Es gibt Skandale, die jeder Partei passieren können. Die Veröffentlichung unfreundlicher interner Äußerungen über politische Mitbewerber gehört da sicherlich dazu. Dann gibt es Vorwürfe, namentlich jener des Postenschachers, die vorwiegend gegen jene Parteien erhoben werden, die in der Vergangenheit in Regierungsverantwortung waren. Und schließlich ist da die ÖVP, bei der diese Unannehmlicheiten gemeinsam auftreten. Ich spreche wohl eher keine große analytische Weisheit aus, wenn ich sage: Die Volkspartei wird sich etwas überlegen müssen.
Seitdem regelmäßig gegen neue Funktionäre Ermittlungsverfahren eröffnet werden, man es in einem Jahr auf drei Kanzler gebracht hat und die Öffentlichkeit feststellen durfte, dass die Parteispitzen unter einander auch nicht anders kommunizieren als Edmund Sackbauer mit seiner Familie, ist die ÖVP eher Passagier als Kapitän des politischen Geschehens. Mit dem Start des gegen sie gerichteten parlamentarischen Untersuchungsausschusses werden die Kamalitäten eher noch zunehmen.

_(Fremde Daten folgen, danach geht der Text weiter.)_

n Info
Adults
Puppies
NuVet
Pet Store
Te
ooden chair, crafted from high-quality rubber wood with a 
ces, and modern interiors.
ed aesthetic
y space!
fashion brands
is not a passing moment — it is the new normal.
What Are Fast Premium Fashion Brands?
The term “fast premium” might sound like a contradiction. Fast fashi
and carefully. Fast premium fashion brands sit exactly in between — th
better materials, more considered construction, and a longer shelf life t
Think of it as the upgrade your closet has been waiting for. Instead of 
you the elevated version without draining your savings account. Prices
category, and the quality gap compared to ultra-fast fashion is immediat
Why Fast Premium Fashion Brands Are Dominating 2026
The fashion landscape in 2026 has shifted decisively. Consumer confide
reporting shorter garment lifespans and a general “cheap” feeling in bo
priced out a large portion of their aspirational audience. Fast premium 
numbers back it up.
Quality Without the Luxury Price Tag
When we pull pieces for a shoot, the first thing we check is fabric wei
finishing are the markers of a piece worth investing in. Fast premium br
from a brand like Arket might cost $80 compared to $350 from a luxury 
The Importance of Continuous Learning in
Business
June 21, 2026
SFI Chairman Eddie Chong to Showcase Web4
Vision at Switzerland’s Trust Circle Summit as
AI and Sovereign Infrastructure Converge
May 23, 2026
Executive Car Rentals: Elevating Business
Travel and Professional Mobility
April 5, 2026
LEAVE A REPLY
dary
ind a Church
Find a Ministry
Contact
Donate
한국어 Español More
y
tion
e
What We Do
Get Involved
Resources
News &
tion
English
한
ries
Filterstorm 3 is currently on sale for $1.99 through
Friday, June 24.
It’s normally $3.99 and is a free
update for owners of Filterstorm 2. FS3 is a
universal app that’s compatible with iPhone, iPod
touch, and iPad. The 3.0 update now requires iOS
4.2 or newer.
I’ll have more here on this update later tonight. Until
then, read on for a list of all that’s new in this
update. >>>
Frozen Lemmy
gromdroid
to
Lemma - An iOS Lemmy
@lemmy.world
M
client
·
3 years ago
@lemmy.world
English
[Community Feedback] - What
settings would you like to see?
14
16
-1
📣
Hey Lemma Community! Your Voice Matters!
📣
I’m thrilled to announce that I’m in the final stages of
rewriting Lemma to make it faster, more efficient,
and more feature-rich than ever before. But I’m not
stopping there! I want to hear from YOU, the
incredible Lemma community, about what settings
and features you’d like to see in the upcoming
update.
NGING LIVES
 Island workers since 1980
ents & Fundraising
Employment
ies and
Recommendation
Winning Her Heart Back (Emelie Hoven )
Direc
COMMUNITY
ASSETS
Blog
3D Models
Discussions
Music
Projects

Die ÖVP hat in Wahrheit nur noch zwei Optionen: Entweder sie sult sich weiterhin weinerlich in ihrer Opferrolle und lässt zu, dass ein ehemaliger Parteiobmann aus dem Exil Unterlagen verbreitet, mit denen er nicht nur dem Koalitionspartner sondern auch der eigenen Partei schadet, oder sie zieht sich das Büßergewand an, setzt einen klaren Schlussstrich und schickt ihre türkise Vergangenheit nicht nur personell, sondern auch ideologisch in die Wüste. Tatsächlich brauch die ÖVP einen Befreiungsschlag aus dem institutionalisierten Postenschacher noch dringender als die Republik. Wir sind an einem Punkt angelangt, an dem nicht nur im Innenministerium jeder Einzeller befördert wird, solange er der Volkspartei zugerechnet werden kann. Man muss diesen Umstand als das ansprechen was er ist: ein Verbechen. Wer minderqualifizierten Personen aufgrund ihrer Parteizugehörigkeit in öffentliche Positionen bringt, schädigt die Republik und begeht Amtsmissbrauch. Daran ändert auch die Tatsache nichts, dass man das „immer schon so gemacht“ hat. Eine Straftat wird nicht dadurch besser, indem man sie wiederholt begeht.
Aus diesem Sumpf, in dem die ÖVP derzeit am tiefsten steckt, kann sich die Politik allerdings nur selbst herausziehen. Dagegen spricht das eingefleischte Machtverständnis: Politische Bedeutung hat in diesem System nur, wer an sein Umfeld Aufträge, Förderungen und Posten verteilen kann. Dass man den Staat bei jeder sich bietenden Gelegenheit wie eine Weihnachtsgans ausnimmt, bevor es jemand anderer tut, ist leider eine Grundmentalität der österreichischen Nation. Sie wird sich nur brachial oder gar nicht beseitigen lassen. Solange die Minister Einfluss auf die Personalauswahl im Bundesdienst haben, solange sie Ausschreibungen manipulieren und sogenannte Objektivierungskommissionen beeinflussen können, wird sich am System nichts ändern. Solange wird auch die ÖVP ihr zunehmend korruptes Image nicht abschütteln können.